L’émissaire des Nations unies en Syrie, Geir Pedersen, a appelé ce dimanche à garder des « espoirs prudents » après la prise de contrôle de Damas. Il a estimé dans un communiqué que les presque quatorze années de guerre civile en Syrie ont été « un chapitre noir (qui) a laissé des cicatrices ». « Aujourd’hui, nous regardons vers l’avenir avec des espoirs prudents d’ouverture (…) de paix, de réconciliation, de dignité, et d’inclusion pour tous les Syriens. »

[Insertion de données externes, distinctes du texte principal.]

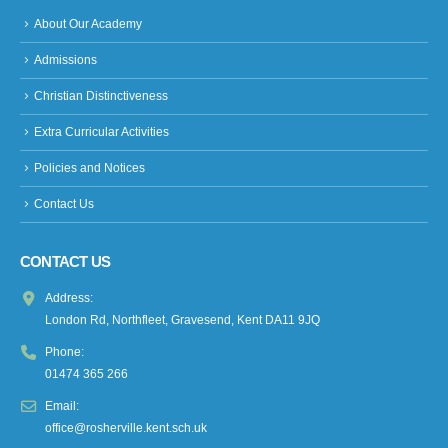
About Our Academy
Admissions
Christian Distinctiveness
Extra Curricular Activities
Policies and Notices
Contact Us
CONTACT US
Address:
London Rd, Northfleet, Gravesend, Kent DA11 9JQ
Phone:
01474 365 266
Email:
office@rosherville.kent.sch.uk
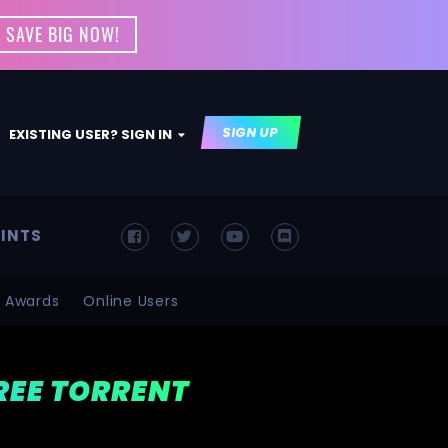
 SAVE BIG NOW!
SIGN UP
EXISTING USER? SIGN IN
INTS
Awards
Online Users
FREE TORRENT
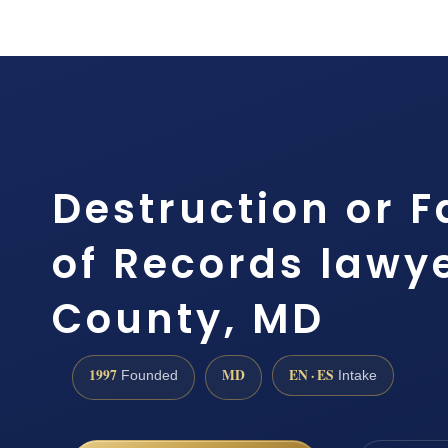
Destruction or F
of Records lawye
County, MD
1997
MD
EN · ES
Founded
Intake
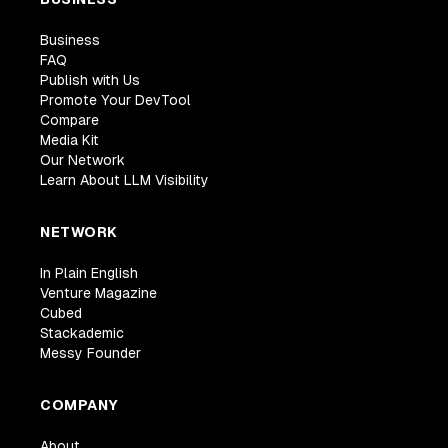
Business
FAQ
Publish with Us
Promote Your DevTool
Compare
Media Kit
Our Network
Learn About LLM Visibility
NETWORK
In Plain English
Venture Magazine
Cubed
Stackademic
Messy Founder
COMPANY
About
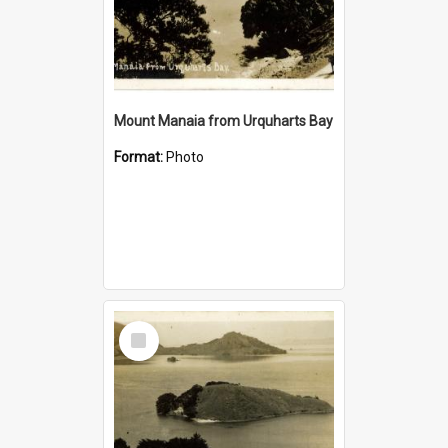
Mount Manaia from Urquharts Bay
Format:
Photo
Select
Item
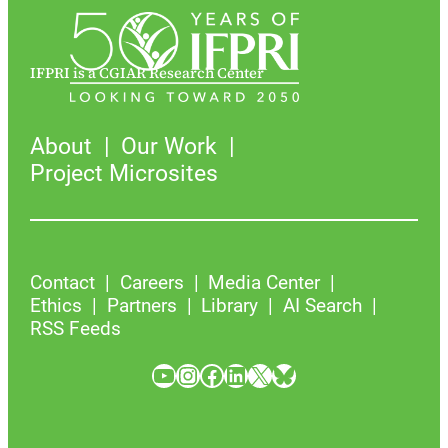
IFPRI is a CGIAR Research Center
About
Our Work
Project Microsites
Contact
Careers
Media Center
Ethics
Partners
Library
AI Search
RSS Feeds
YouTube
Instagram
Facebook
LinkedIn
X
Bluesky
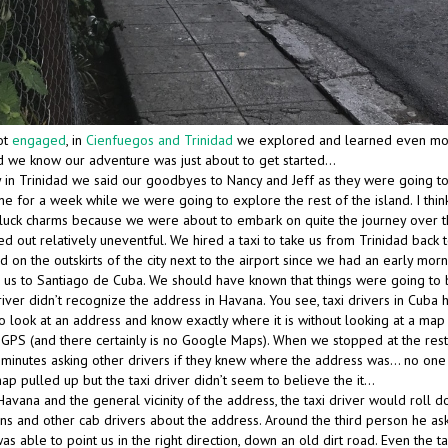
ot
engaged
, in
Cienfuegos and Trinidad
we explored and learned even mo
did we know our adventure was just about to get started…
y in Trinidad we said our goodbyes to Nancy and Jeff as they were going to
 for a week while we were going to explore the rest of the island. I thin
uck charms because we were about to embark on quite the journey over t
ed out relatively uneventful. We hired a taxi to take us from Trinidad back 
on the outskirts of the city next to the airport since we had an early morni
e us to Santiago de Cuba. We should have known that things were going to 
iver didn’t recognize the address in Havana. You see, taxi drivers in Cuba 
to look at an address and know exactly where it is without looking at a map
 GPS (and there certainly is no Google Maps). When we stopped at the rest
 minutes asking other drivers if they knew where the address was… no one 
ap pulled up but the taxi driver didn’t seem to believe the it…
avana and the general vicinity of the address, the taxi driver would roll 
ans and other cab drivers about the address. Around the third person he as
able to point us in the right direction, down an old dirt road. Even the t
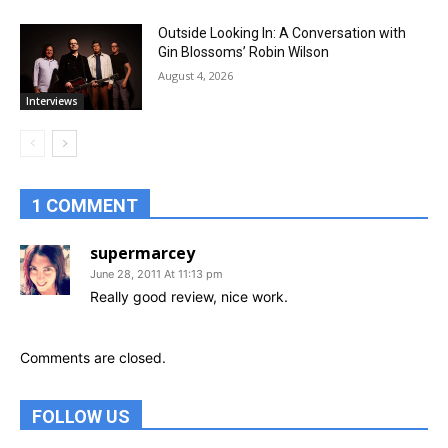
Outside Looking In: A Conversation with
Gin Blossoms’ Robin Wilson
August 4, 2026
Interviews
1 COMMENT
supermarcey
June 28, 2011 At 11:13 pm
Really good review, nice work.
Comments are closed.
FOLLOW US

« Assad n’est plus là. Il a fui son pays. Son protecteur, la Russie, la Russie, la Russie, dirigée par Vladimir Poutine, ne souhaitait plus le protéger », a réagi le président élu américain Donald Trump, selon qui la Russie « a perdu tout intérêt pour la Syrie à cause de l’Ukraine, où près de 600 000 soldats russes sont blessés ou morts, dans une guerre qui n’aurait jamais dû commencer et qui pourrait durer éternellement ». Le président américain Joe Biden, lui, suit attentivement « les événements extraordinaires » en cours en Syrie, a indiqué la Maison Blanche dans la nuit de samedi à dimanche.